Great Seal

U.S. Department of State

Daily Press Briefing


13-14Iraq's Weapons File/Richard Butler's Efforts

DPB # 65
WEDNESDAY, MAY 27, 1998, 1:00 P.M.


QUESTION: Question on Iraq - Richard Butler is going to the Security Council next week with new information that could speed up the process of closing Iraq's weapons files. Does that indicate any shift in US thinking on the best way to do that?

MR. RUBIN: No, on the contrary. We've been saying for some time that the best way to solve the crisis Iraq has created with the international community is for them to move away from a posture where they lie, they obstruct, they delay, they deny, they do whatever they can do to not provide the information the UN needs to do its job.

If Iraq were to change it posture from disputing every record the UN shows up with, from not providing the information necessary to prove how much chemical weapons material, how much biological weapons material was produced, this situation would change dramatically. Let's bear in mind inspections are not a necessary prerequisite for sanctions to be lifted. What is a necessary prerequisite for sanctions to be lifted is cooperation. The most simple example I can give you is there are huge discrepancies between the amount of material that UNSCOM knows Iraq has imported to produce, say, media in which biological weapons - and that's not an insult - media in which biological weapons can grow, and there are huge amounts of material that are unaccounted for.

So we know huge amounts were imported. Iraq has only confirmed the fact that a small portion of that has been destroyed. Let me give you an example of that. We don't believe, in the absence of written documentation, that Iraqi officials would go about destroying chemical or biological weaponry. If you were an Iraqi mid-level official, I don't think you'd want to do anything on such a sensitive area unless you were sure that your superiors had ordered you to do so. So in the absence of proving that they've destroyed this material, given Iraq's record, UNSCOM is quite right to say that this remains unclear.

So what we need to see from Iraq is not a game of hide and seek, not a game of, okay, finally we'll let you come visit this place, but a cooperative process where they actually walk UNSCOM through what they did; what they did with the material; what happened to the equipment that's missing, and prove to UNSCOM that there are no more biological weapons components, chemical weapons components in Iraq. That's what's been missing. That's what I would call a positive attitude, instead of not taking a negative attitude.

All we've had from the recent events is a willingness on Iraq's part to not deny access to sites. But we've seen no change in their posture of providing information necessary for UNSCOM to answer the questions.
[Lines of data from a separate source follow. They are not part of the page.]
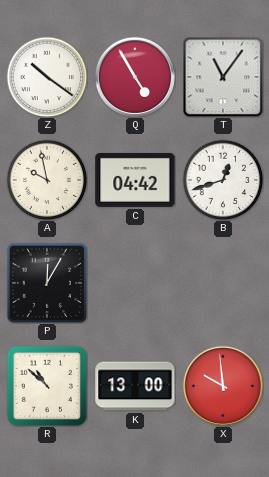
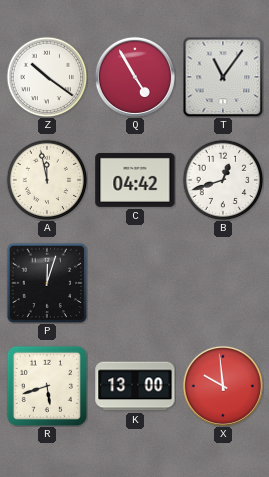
A: 9:58 -> 11:58
P: 12:05 -> 12:03
R: 10:52 -> 5:42
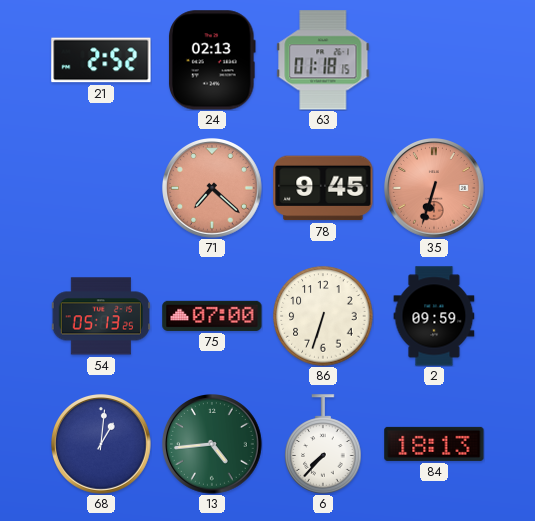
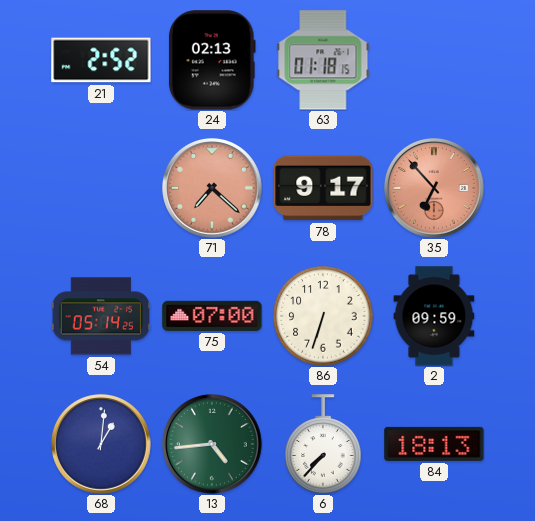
78: 9:45 -> 9:17
35: 6:33 -> 6:53
54: 05:13 -> 05:14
Until we do so, sanctions can't be lifted.

QUESTION: Well, why is Butler now being given the go-ahead to release previously classified information, then, to Iraq?

MR. RUBIN: I wouldn't assume that Ambassador Butler makes those decisions based on anything but his best judgment. He has the confidence of the Secretary and the President, like Ambassador Ekeus before him. We believe both of these gentlemen have been fully capable of determining what they know, what they don't know and why they don't know it. So what I'm suggesting to you is that if Ambassador Butler puts down a plan for Iraqi cooperation that is positive cooperation, not no longer failing to cooperate by allowing access, that would be good news if they were to do that.

But there's no evidence to suggest they're about to do that. We'd be thrilled.